Some 193 kilometres northeast of Reno, on a dry lakebed in the centre of Nevada’s desert, I joined a sold-out crowd of 53,000 painted, costumed, art-making, dancing, singing citizens of the temporary Black Rock City, to mark the 25th anniversary of the famous Burning Man. More than a festival, Burning Man is a group of individuals who gather for a week each year in RVs and tents to form a community based upon the tenets of inclusion, self-expression, self-reliance, art, communal effort, civic responsibility and participation. I came bearing bags of elaborate costumes and gallons of SPF 85 sunscreen.
The Internet did not come along with me.
In fact, my iPhone remained in airplane mode for five days straight, setting a personal record, and altering my stance on our myriad Devices of Distraction forever.
What I learned: That 50,000 people not staring at their cellphones is magical.
What can happen in this sort of sacred space? Peace. Being entirely, utterly, 100 per cent present. Serendipity. When you can’t text or email, you have to go with the moment, to talk to those in front of you, to break past the barriers of your shyness or your inhibitions about strangers. You have to push yourself. You have to actually look around and participate in your immediate world.
The irony, of course, is that many who attend Burning Man are leading the technological revolution — they are the inventors, the developers, the digital savants of the next generation. Have they rebelled against this?

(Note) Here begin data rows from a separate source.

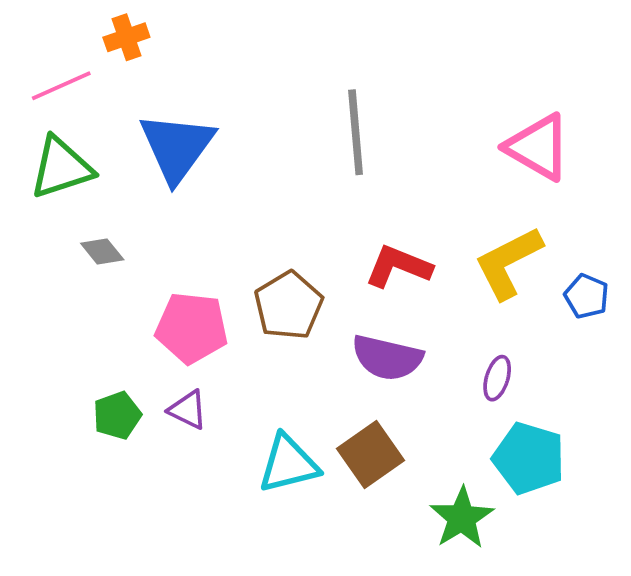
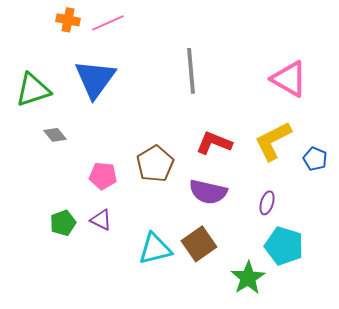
orange cross: (126, 37) -> (68, 20), turned 30
pink line: (61, 86) -> (108, 23), moved
pink pentagon: (192, 328) -> (103, 176), size x0.7

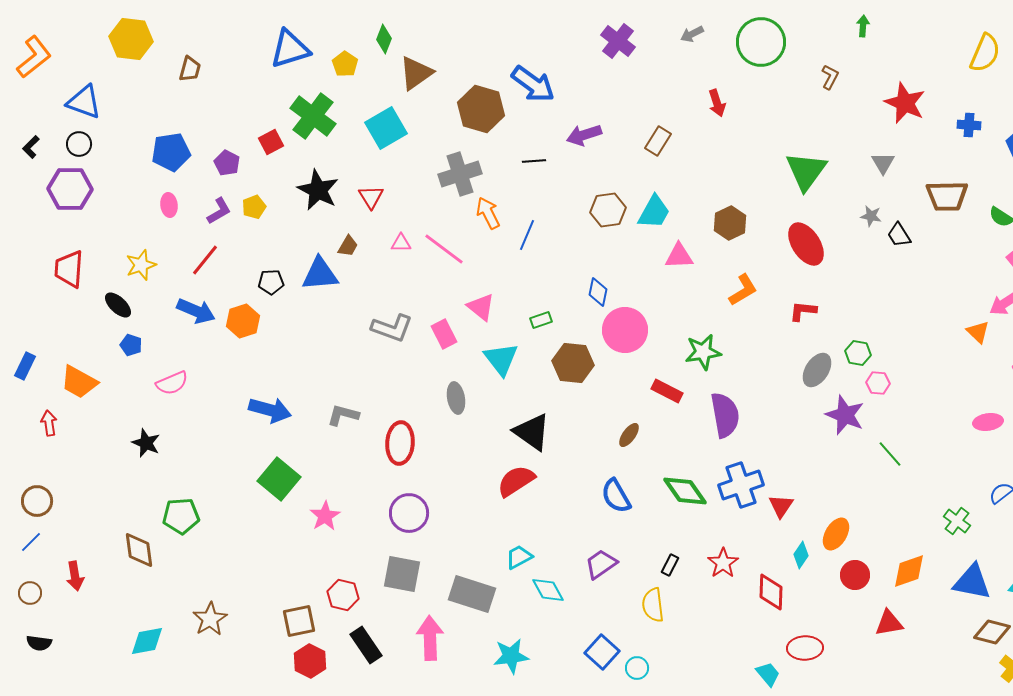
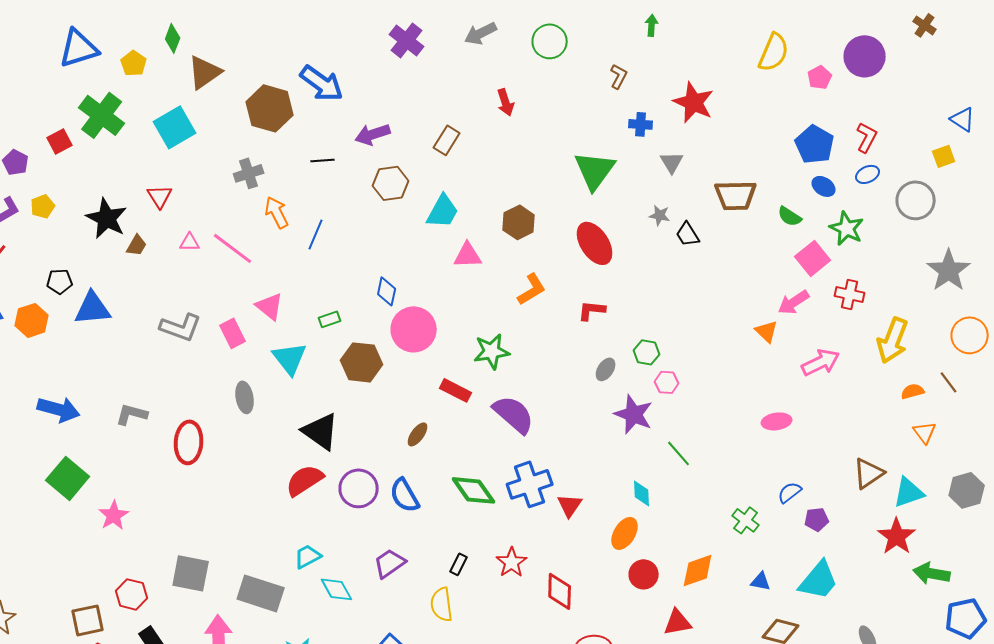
gray arrow: (692, 34) -> (481, 33), size x1.4
green circle: (761, 42) -> (550, 41), size x0.7
blue cross: (969, 125) -> (641, 124), moved
gray cross: (460, 174) -> (249, 173), size x0.7
black star: (318, 190) -> (107, 218), moved
brown hexagon: (608, 210) -> (391, 183), moved
blue triangle: (320, 274) -> (93, 308), moved
gray ellipse: (817, 370) -> (606, 369), size x0.7
purple semicircle: (725, 415) -> (514, 414), turned -39
purple circle: (409, 513) -> (359, 488), moved
cyan diamond: (801, 555) -> (642, 493), moved, turned -36
blue triangle: (972, 582) -> (761, 581), size x0.5

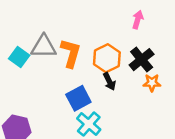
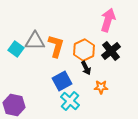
pink arrow: (138, 20) -> (108, 20), size x1.6
orange star: (152, 83) -> (101, 87), moved

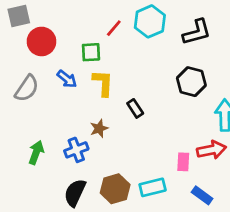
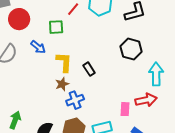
yellow L-shape: (103, 83) -> (64, 62), moved
blue cross: (76, 150) -> (75, 100), moved
green arrow: (36, 153) -> (15, 120), moved

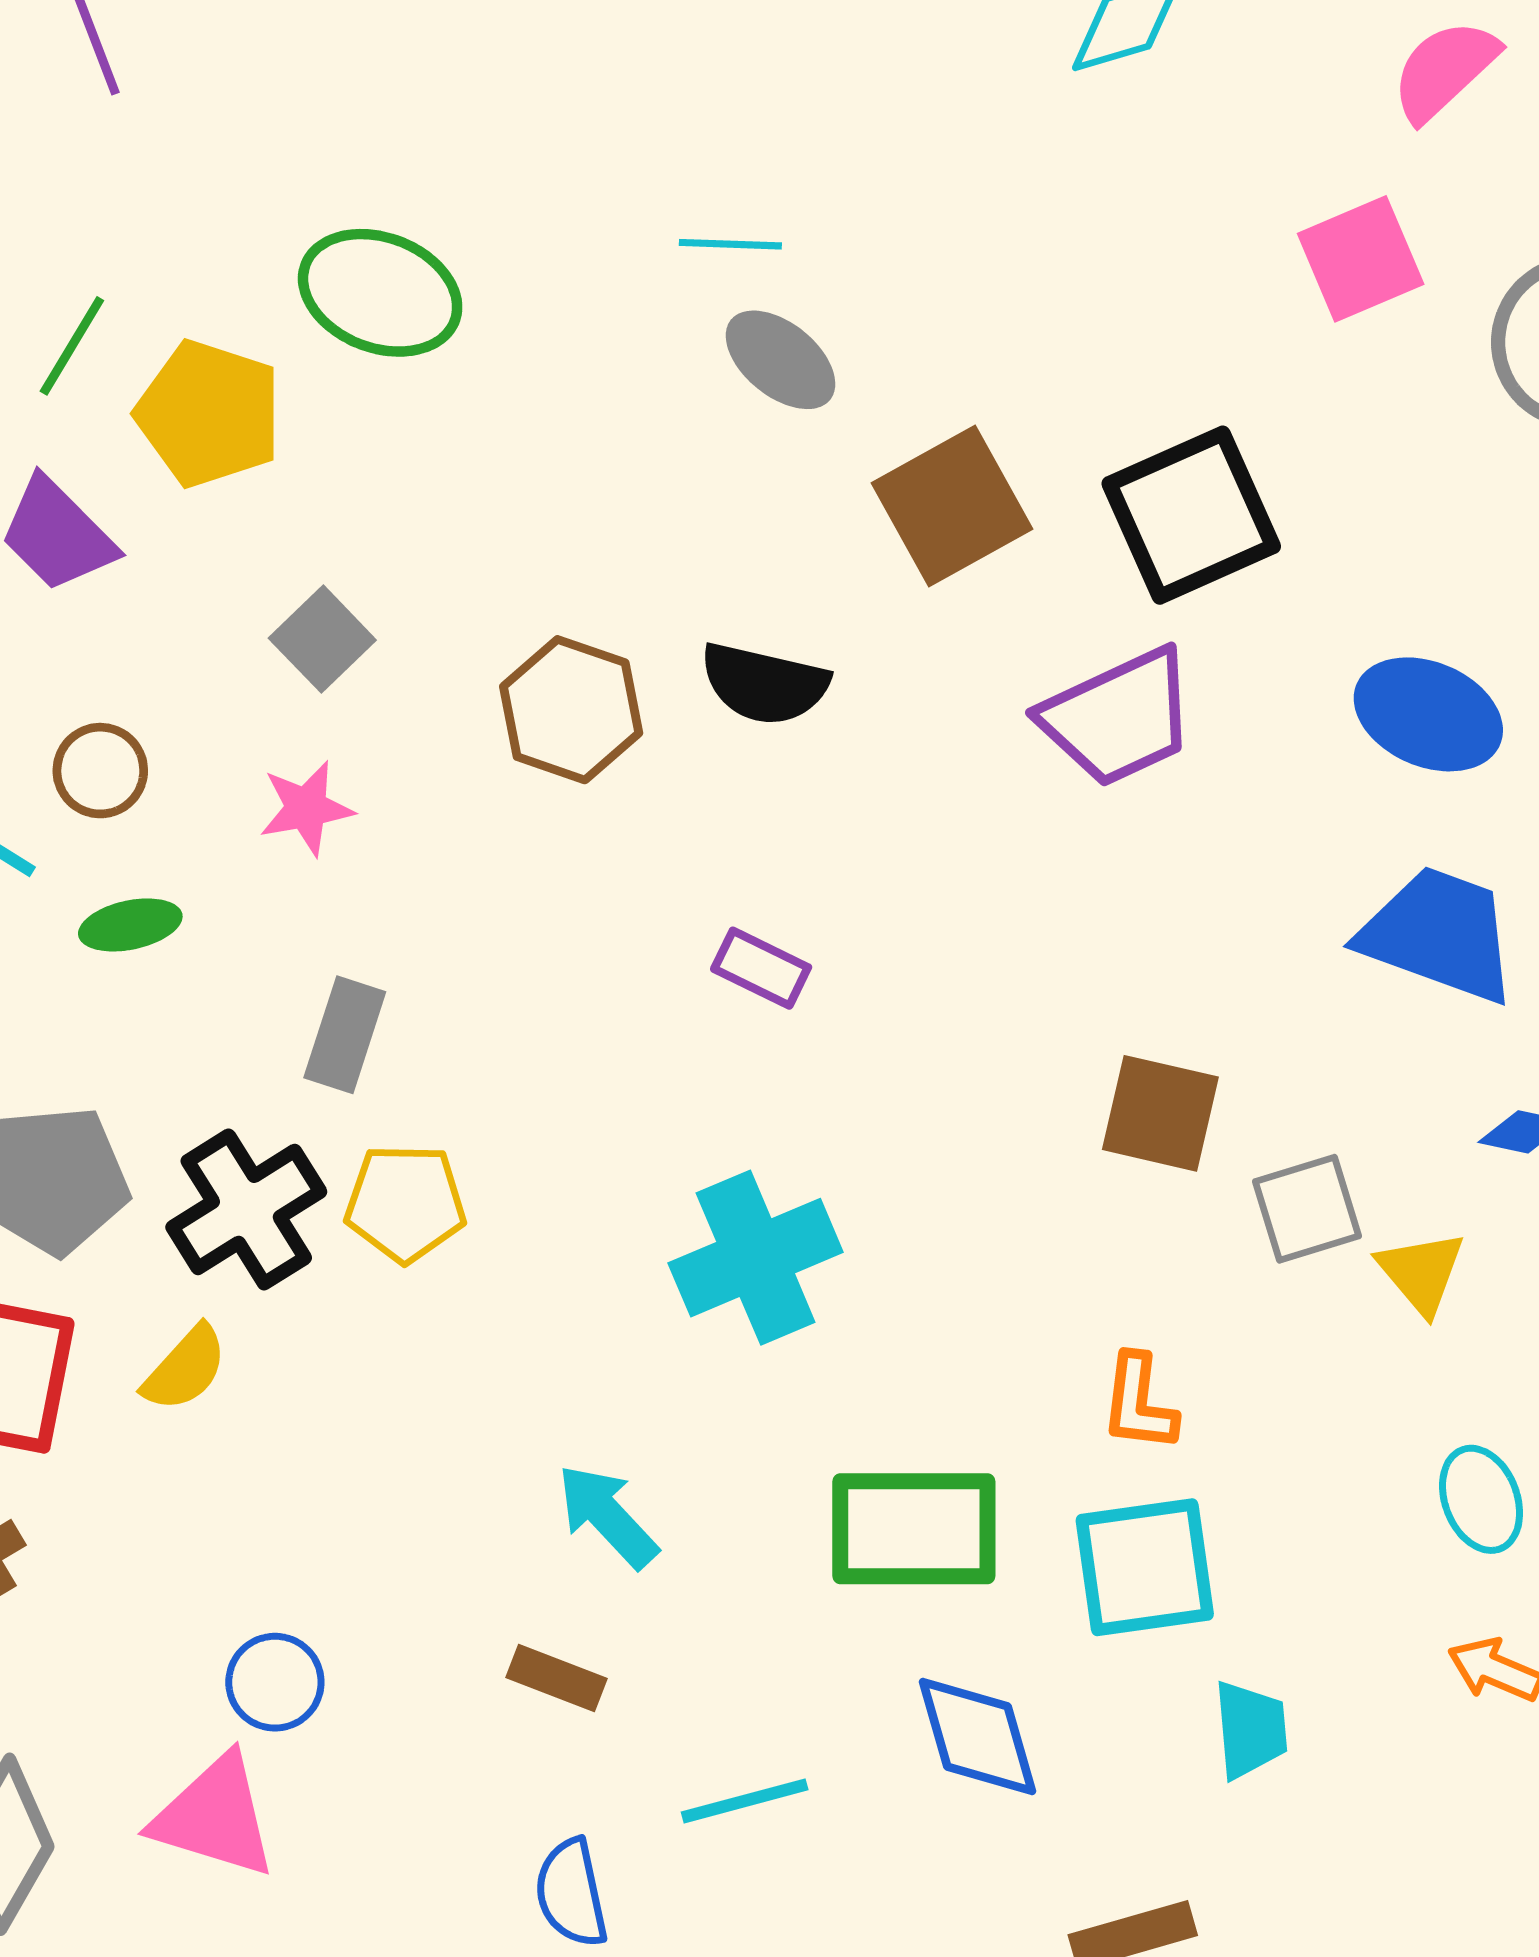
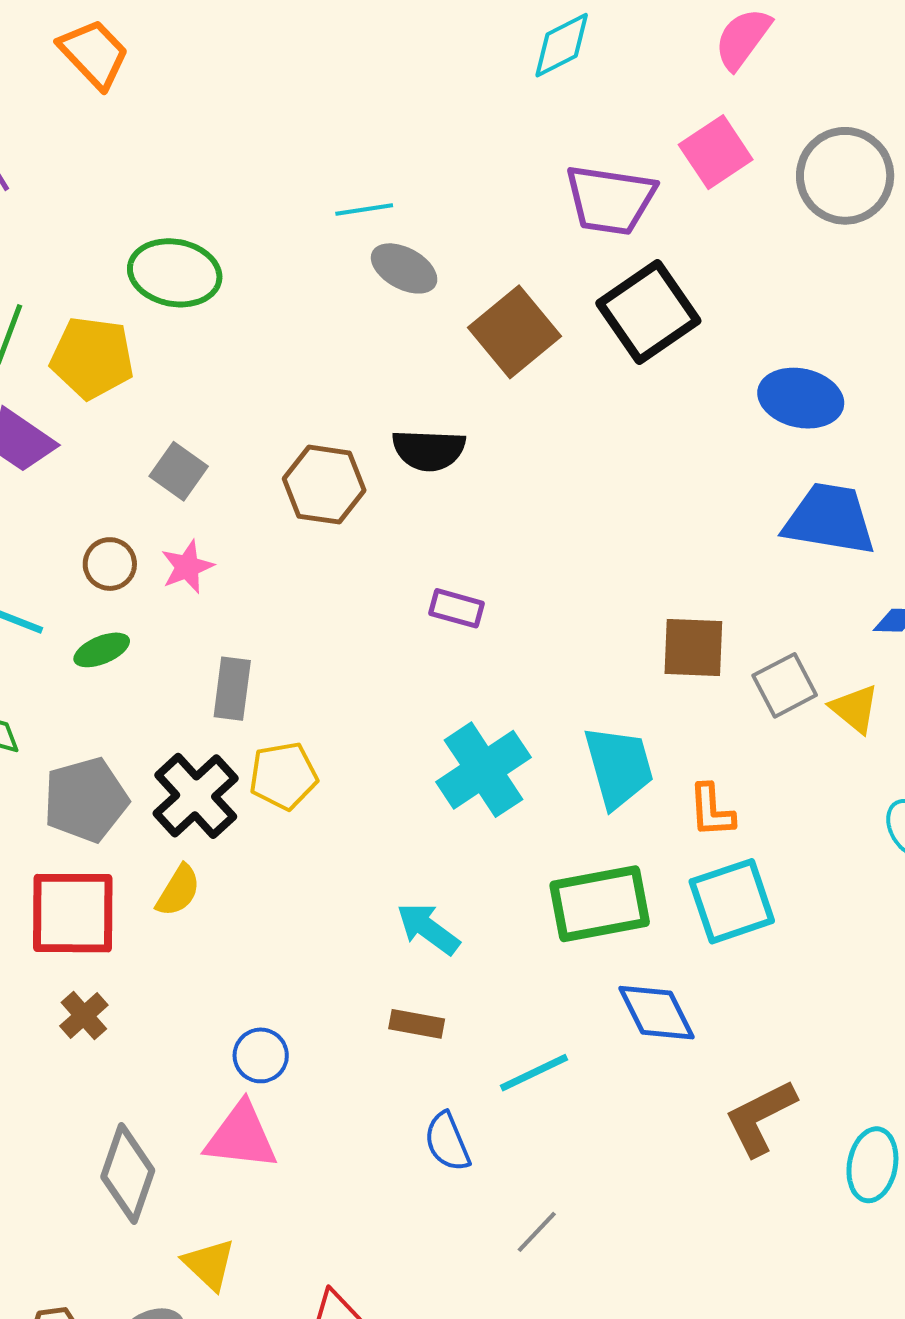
purple trapezoid: (1118, 717) -> (610, 200), moved, turned 44
brown circle: (100, 771) -> (110, 564), moved
cyan trapezoid: (1250, 1730) -> (619, 767), moved, size x1.5

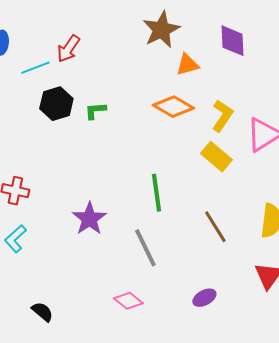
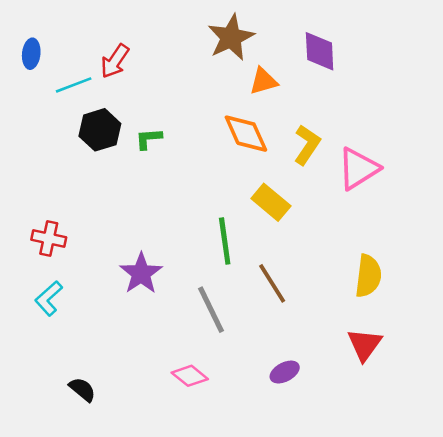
orange diamond: (173, 107) -> (246, 134), turned 36
yellow rectangle: (216, 157) -> (271, 202), moved
brown line: (215, 227) -> (272, 283), moved

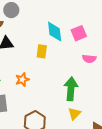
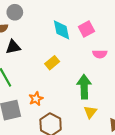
yellow rectangle: (42, 51) -> (52, 63), moved, turned 48
orange star: (22, 80) -> (36, 99), moved

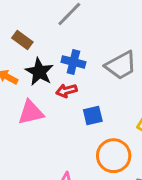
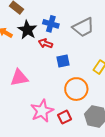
red arrow: (66, 91) -> (45, 43), turned 32
pink triangle: (31, 112) -> (19, 78), moved

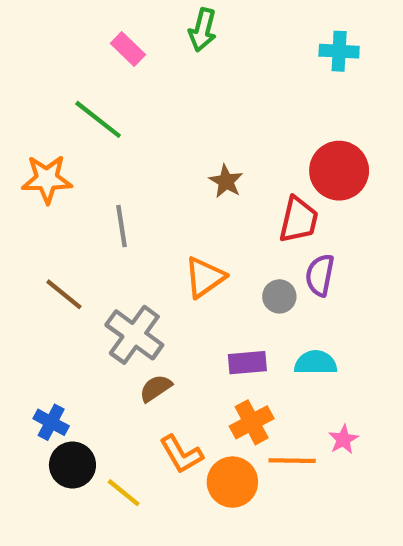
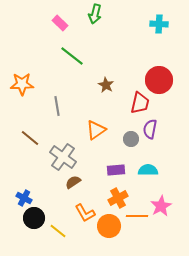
green line: (98, 119) -> (72, 56), moved
pink star: (343, 439) -> (161, 206), size x1.5

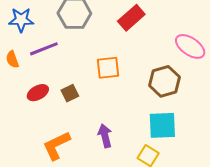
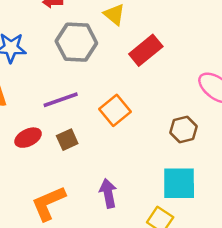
purple line: (44, 49) -> (61, 100), moved
orange square: (108, 68) -> (115, 110), turned -35
brown hexagon: (164, 81) -> (183, 130), size x0.7

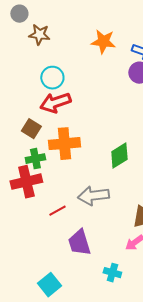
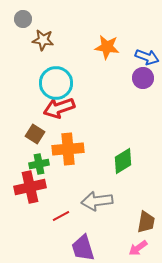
cyan circle: (52, 78) -> (56, 83), size x1.4

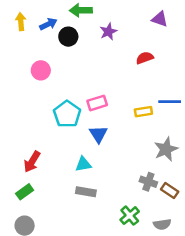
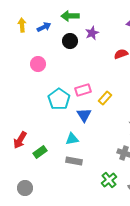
black circle: (68, 37) -> (70, 41), moved
yellow rectangle: (143, 112) -> (105, 98), moved, turned -40
red arrow: (32, 162) -> (20, 140), moved
green rectangle: (25, 192) -> (40, 152), moved

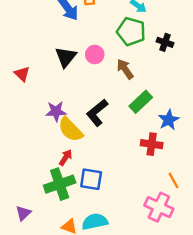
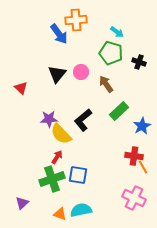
red cross: (152, 144) -> (134, 156), moved
orange line: (173, 180) -> (143, 167), moved

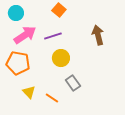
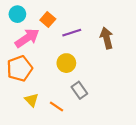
orange square: (59, 10) -> (48, 20), moved
purple line: (53, 36) -> (72, 33), moved
orange pentagon: (18, 63) -> (20, 68), turned -30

“Not really,” explains media team manager Meghan Rutisliano. “In the same way we limit the cameras as a way to protect the authenticity of the experience, we also seek to provide a space where the interruption, constant noise and distraction of cellular phone and computers doesn’t impede upon the immediacy of what happens on the playa.”
Two years ago, someone erected the first Wi-Fi tower, and one or two camps have access, albeit unreliable. But when I was walking around with a group and someone expressed a desire to check his email in the “Tweet & Chill” camp, he was universally shunned. “Boo! Booo! GET OFF YOUR PHONE!” shouted our group, peer-pressuring him back into reality. And the immediacy was restored.
“Burning Man is a place where one is able to truly be connected to the moment,” says Ruisliano. “And it’s because of the intensity of the people, the art, the environment that one cannot help but have every moment saturated with experience, with creative inspiration and with their connection to all of the humans around them.”
That is what I felt, as I walked and biked around the desert filled with magic. I did take photographs — but not as many as I would have otherwise. Mostly, I just opened my eyes to the world and to the people around me, looking, seeing, breathing in the moment.
On Saturday night around 10pm, all 50,000 gathered around the enormous wooden statue of the man. We stared as fire dancers performed, as fireworks exploded, and finally, as the man burned slowly to the ground. After 30 or 40 minutes of standing transfixed, I realised something remarkable: I hadn’t reached into my bag to check my phone, I hadn’t glanced around irritably, I hadn’t even moved. My attention span after four days of no Internet was extraordinary, my e-Tourettes gone. I was riveted by nothing but flames.
And on Sunday night, when my iPhone finally sported five bars again, I found absolutely nothing had been missed.